Netflix is All Probability
Machine learning is able to create “smart” platforms because it uses probability to discover the likelihood of a user liking a product. To understand the probability aspect of recommendation engines, let’s look at an example of a utility matrix, a probability model which places a score on the relationship between a user and a movie type in order to predict their preferences.
In this example, we have three Netflix users: Fatima, Maya, and Leslie. Each user has watched a few movies on Netflix and rated them and each user has movies in the catalog they haven’t watched or rated yet. The user ratings are utility scores which represent the relationship between the movie and the user. In this example, our utility scores are represented by the checkmark and X symbols. The checkmarks represent movies that they’ve seen and liked and the Xs represent movies they’ve seen and not liked. The question marks represent movies that they haven’t seen yet.

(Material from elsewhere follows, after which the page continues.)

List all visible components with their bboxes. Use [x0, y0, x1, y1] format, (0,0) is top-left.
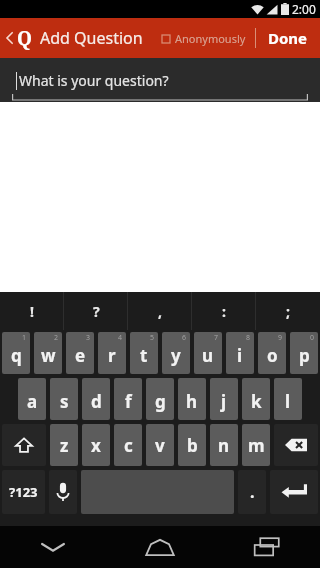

Given this utility matrix, what do you think the recommendation engine will suggest? As we’ve learned, in some recommendation engines, the probability of a user liking a movie is based on the previous movies that they’ve seen and liked. So, Netflix may suggest Fatima watch a who-done-it since she enjoyed the thrilling plot of a horror movie she watched last week. The engine may recommend more light-hearted films to Maya, like a comedy or romance, because she didn’t enjoy the horror film. Because Leslie equally enjoyed a horror movie and a romance movie, Netflix will give her a more niche, curated experience, like romantic thrillers. Now each user will receive a suggestion that’s personalized for them!
Machine learning algorithms are designed to work diligently to provide you with everything you want, and some things you don’t even know you want yet. At Netflix, they even go beyond recommending movie titles and use recommendation engines to curate the preview images you’re seeing on your feed. If you rated Johnny Depp movies highly, you’re likely to see an image of Captain Jack Sparrow when Netflix recommends Pirates of the Caribbean to you. If you tend to like romance movies, your feed will likely have preview images of scenes with actors embracing one another.
Machine learning techniques at Netflix have completely disrupted the way television and movie industries operate. We have data science to thank for having personalized experiences like Netflix. The field is growing rapidly in this era of abundance so we have guidance when sorting through thousands of options to find the perfect products.
Data science in our daily lives gives us access to educated choices and more curated experiences. The computer power and know-how of data scientist results in seamlessly accurate decision-making. Think about that during your binge fest this weekend!